My yearly check-in with Intel's lead software director/evangelist covers compilers, AMD processors, new tools, benchmarks, and other developments that make ordering your bits a bit easier
As we are now officially in the holiday season and done with SC10, I can only think of one thing. Next year’s SC11 in Seattle. Just kidding. I’m still digesting SC10 and still surprised we are heading back to Seattle next year. My understanding is that SC tries to rotate east coast then west coast every other year. Let’s see, SC10-New Orleans, SC09-Portland, SC08-Austin, SC07-Reno, SC06-Tampa, SC05-Seattle. I see a little bias for the left side of the Mississippi river. Except for Tampa, the last time it was even near the east coast and the northeast corridor was SC04 in Pittsburgh. And, now we loop back to Seattle next year. I’m not even going to guess who Microsoft will foist on us for the keynote.
Back to New Orleans. On Monday of SC10, before all the hoopla began, I managed to have lunch with James Reinders of Intel. James title is “Director, Evangelist, Intel Software.” He also has written quite a lot about parallel computing and blogs about many of the major software advances coming out of Intel. Each year I check in to see what is new and interesting.
Before we started with new developments, I had a question that I wanted to ask. I often talk with end users and there has been somewhat of a debate as to the use of Intel compilers (C/C++, Fortran) on non-Intel platforms (i.e. AMD). There are those that suggest Intel is biased against AMD hardware and probably does not optimize code as well as it does for its own processors. Indeed, many suggest using the AMD Open64 Compiler Suite for this reason. (AMD Open64 is freely available.) That seems like it might make sense, only if it were true. I asked Jim flat out if this rumor had any basis in fact. His response was something to the effect, “We work to win business by striving to offer the best performance of any compiler or library, please let us know if you find we do not.” Then he showed me some numbers.

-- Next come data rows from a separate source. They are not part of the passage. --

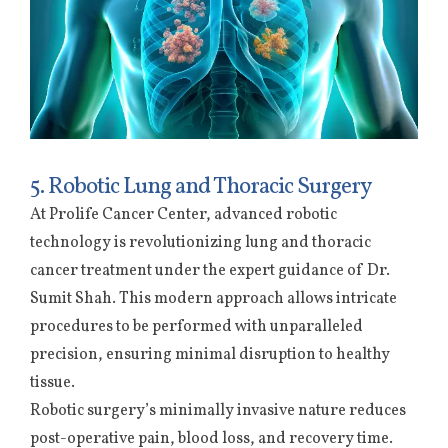
5. Robotic Lung and Thoracic Surgery
At Prolife Cancer Center, advanced robotic
technology is revolutionizing lung and thoracic
cancer treatment under the expert guidance of Dr.
Sumit Shah. This modern approach allows intricate
procedures to be performed with unparalleled
precision, ensuring minimal disruption to healthy
tissue.
Robotic surgery’s minimally invasive nature reduces
post-operative pain, blood loss, and recovery time.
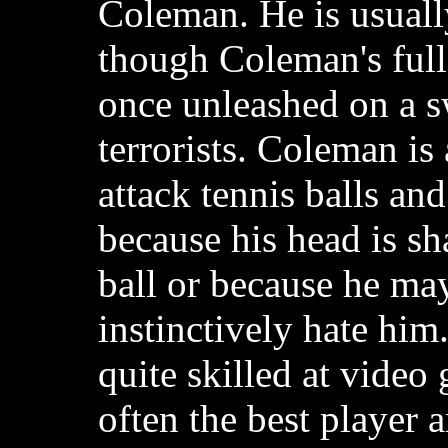
Coleman. He is usuall
though Coleman's full
once unleashed on a 
terrorists. Coleman is
attack tennis balls and
because his head is sh
ball or because he may
instinctively hate him
quite skilled at video
often the best player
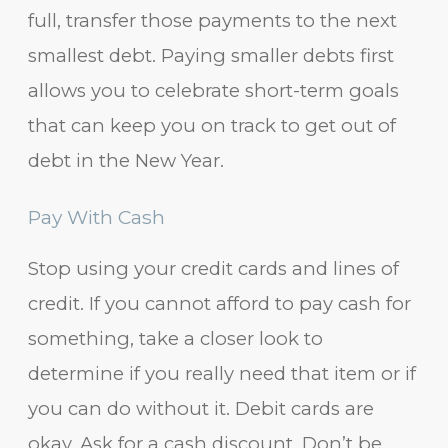
full, transfer those payments to the next
smallest debt. Paying smaller debts first
allows you to celebrate short-term goals
that can keep you on track to get out of
debt in the New Year.
Pay With Cash
Stop using your credit cards and lines of
credit. If you cannot afford to pay cash for
something, take a closer look to
determine if you really need that item or if
you can do without it. Debit cards are
okay. Ask for a cash discount. Don’t be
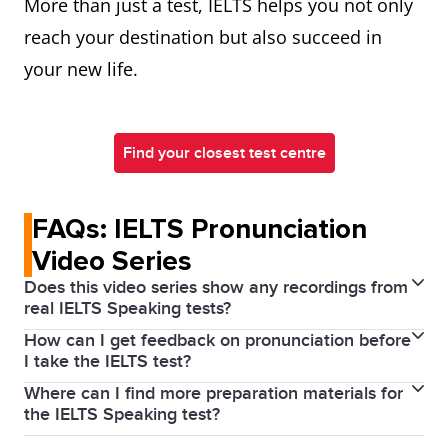
More than just a test, IELTS helps you not only
reach your destination but also succeed in
your new life.
Find your closest test centre
FAQs: IELTS Pronunciation
Video Series
Does this video series show any recordings from
real IELTS Speaking tests?
How can I get feedback on pronunciation before
This series focuses on explaining the pronunciation
I take the IELTS test?
features that are assessed in the IELTS Speaking test
Where can I find more preparation materials for
You may want to consider taking an IELTS
and what you can do during your IELTS preparation
the IELTS Speaking test?
preparation course or getting feedback from a tutor.
to improve in these areas. It doesn’t show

The new versions of the Intel Compilers (Version 12.0) were found to be 1.4 times faster on an AMD Opteron than the best of Portland Group and Windows Visual Studio for the specfp*_base2006 (C/C++) benchmark. Results for the specint*_base2006 were 1.1 times better than the best of the other compilers. The results were run on Windows, so I won’t make any claims about Linux performance except to say that other than managing memory, the OS does not have a big influence on floating point performance. The take away; there is no penalty for AMD hardware when using Intel compilers. And, if you find the Intel compilers are on the loosing end of your AMD processor benchmark (or Intel for that matter), Intel wants to know about it. By the way, the new 12.0 Intel compilers show improved results onIntel processors as well.

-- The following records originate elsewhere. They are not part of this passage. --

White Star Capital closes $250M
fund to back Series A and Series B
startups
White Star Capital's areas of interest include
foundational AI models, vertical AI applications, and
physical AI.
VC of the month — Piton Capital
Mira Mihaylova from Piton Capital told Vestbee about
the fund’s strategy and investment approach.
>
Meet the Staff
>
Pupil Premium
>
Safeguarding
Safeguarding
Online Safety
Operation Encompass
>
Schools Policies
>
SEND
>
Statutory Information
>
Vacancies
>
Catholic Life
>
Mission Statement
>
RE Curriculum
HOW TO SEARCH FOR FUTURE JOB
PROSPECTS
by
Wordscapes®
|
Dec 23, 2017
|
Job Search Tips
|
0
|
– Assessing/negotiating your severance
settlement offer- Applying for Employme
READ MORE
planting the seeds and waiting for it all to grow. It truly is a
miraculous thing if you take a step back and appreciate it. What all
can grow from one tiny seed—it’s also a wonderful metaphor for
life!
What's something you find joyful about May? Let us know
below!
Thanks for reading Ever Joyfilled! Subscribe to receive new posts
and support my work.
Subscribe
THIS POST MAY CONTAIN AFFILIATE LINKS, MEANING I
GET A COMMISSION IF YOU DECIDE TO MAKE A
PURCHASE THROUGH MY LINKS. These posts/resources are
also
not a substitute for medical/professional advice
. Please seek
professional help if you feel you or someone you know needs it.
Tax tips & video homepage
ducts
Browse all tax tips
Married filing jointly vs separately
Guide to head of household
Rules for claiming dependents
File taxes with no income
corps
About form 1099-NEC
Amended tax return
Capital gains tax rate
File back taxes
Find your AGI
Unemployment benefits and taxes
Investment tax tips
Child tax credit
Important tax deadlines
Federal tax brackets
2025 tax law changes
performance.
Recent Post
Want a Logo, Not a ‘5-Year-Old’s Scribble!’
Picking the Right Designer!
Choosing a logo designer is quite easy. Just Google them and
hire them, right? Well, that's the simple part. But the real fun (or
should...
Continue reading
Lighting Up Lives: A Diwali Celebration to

Moving on, I want to highlight some of the new features that may be of interest to HPC users, but first make note of some of the big picture things we talked about. Of course, one of the recent developments in HPC has been the use of GP-GPUs to accelerate Single Instruction Multiple Data (SIMD) programs. Jim and I share the opinion that parallelism needs to be looked at from a higher level of abstraction than many of the tools currently in use. One such approach, and newly offered by Intel, is Intel Cilk Plus which is based on the Cilk Project from M.I.T. (pronounced like “silk”) Aside from a rather elegant parallelization model, Cilk does something any respectable parallel language must do — make parallel execution decisions at run-time. If you are wondering why people care about abstraction level, remember this, low abstraction level higher software costs, high abstraction level lower software costs. Ask anyone who writes all their software in assembly language about that concept.

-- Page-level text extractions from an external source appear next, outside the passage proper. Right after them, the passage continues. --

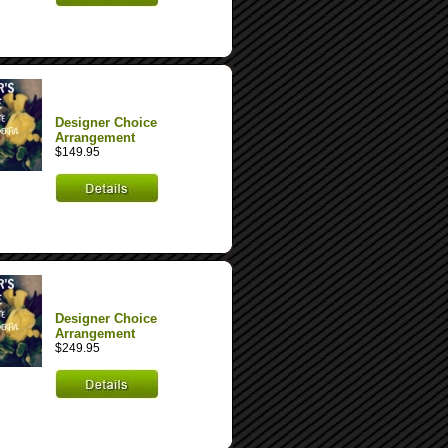
Designer Choice
Arrangement
$149.95
Designer Choice
Arrangement
$249.95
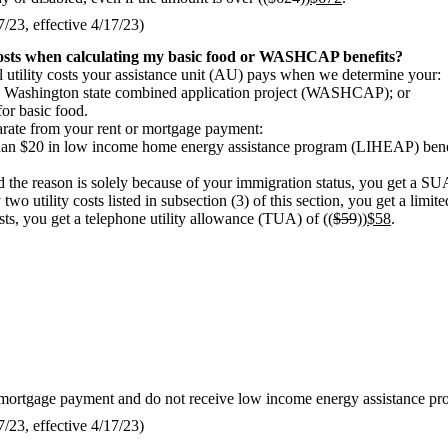
23, effective 4/17/23)
costs when calculating my basic food or WASHCAP benefits?
al utility costs your assistance unit (AU) pays when we determine your:
e Washington state combined application project (WASHCAP); or
or basic food.
parate from your rent or mortgage payment:
 than $20 in low income home energy assistance program (LIHEAP) benef
the reason is solely because of your immigration status, you get a SUA
o utility costs listed in subsection (3) of this section, you get a limit
sts, you get a telephone utility allowance (TUA) of ((
$59
))
$58
.
 or mortgage payment and do not receive low income energy assistance p
23, effective 4/17/23)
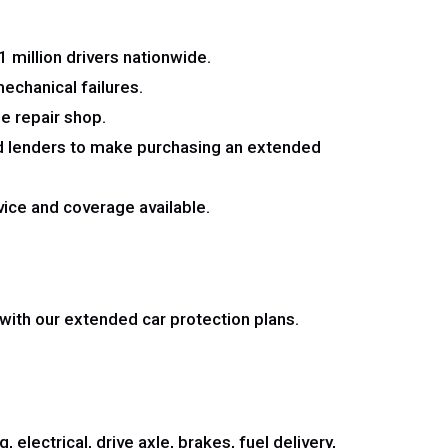
 million drivers nationwide.
echanical failures.
le repair shop.
nd lenders to make purchasing an extended
vice and coverage available.
ith our extended car protection plans.
 electrical, drive axle, brakes, fuel delivery,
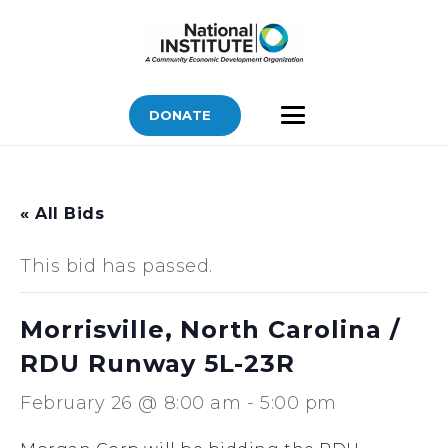
DONATE
« All Bids
This bid has passed.
Morrisville, North Carolina /
RDU Runway 5L-23R
February 26 @ 8:00 am
-
5:00 pm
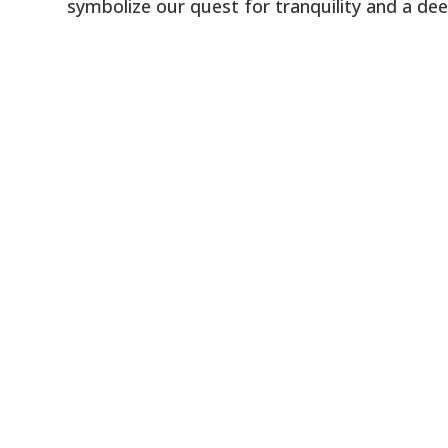
symbolize our quest for tranquility and a dee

There was also some re-packaging of all the tools. While I am not one to try and explain the marketing reasons for such a change, there are now two major bundles or suites. The first is Intel Parallel Studio XE which includes Intel Composer XE (Compilers, MKL, and libraries), Intel VTune Amplifier XE, and Intel Inspector XE. The second bundle is the Intel Cluster Studio which includes Intel Composer XE (Compilers, MKL, and libraries), Intel MPI (now scales beyond 50K cores), and Intel Trace Analyzer and Collector. All components are available as separate products as well. There is also a Intel Parallel Studio (no “XE” for extreme edition) for Windows Visual Studio. Check the product site for more information.
On to the news you might find most interesting, Intel Fortran Compiler XE 12.0 now has complete support for the Fortran 2003 standard and some support for Fortran 2008 standards, including Co-Array Fortran, vector optimizations with Intel AVX, and help in auto-parallelization. Good stuff.
One other interesting development is frame analysis in Intel VTune Amplifier XE. A frame is a repeatable unit of the program marked by an special API call. Using frames allows one to sort and filter execution information. Rather than focus on the function and call stack traces right away, frames allow you to focus on the individual repetitions (of the framed area) that run slow. Frame analysis was inspired by the needs of video applications like games that must meet a latency target for each video frame.
In closing, I should mention we had lunch at Emeril’s in New Orleans. You know the “BAM” guy. Unfortunately, I was not all that hungry and had a standard salad. It was good, but I probably missed out on the chance for a crawdad casserole XE (extreme edition) or some other New Orleans treat.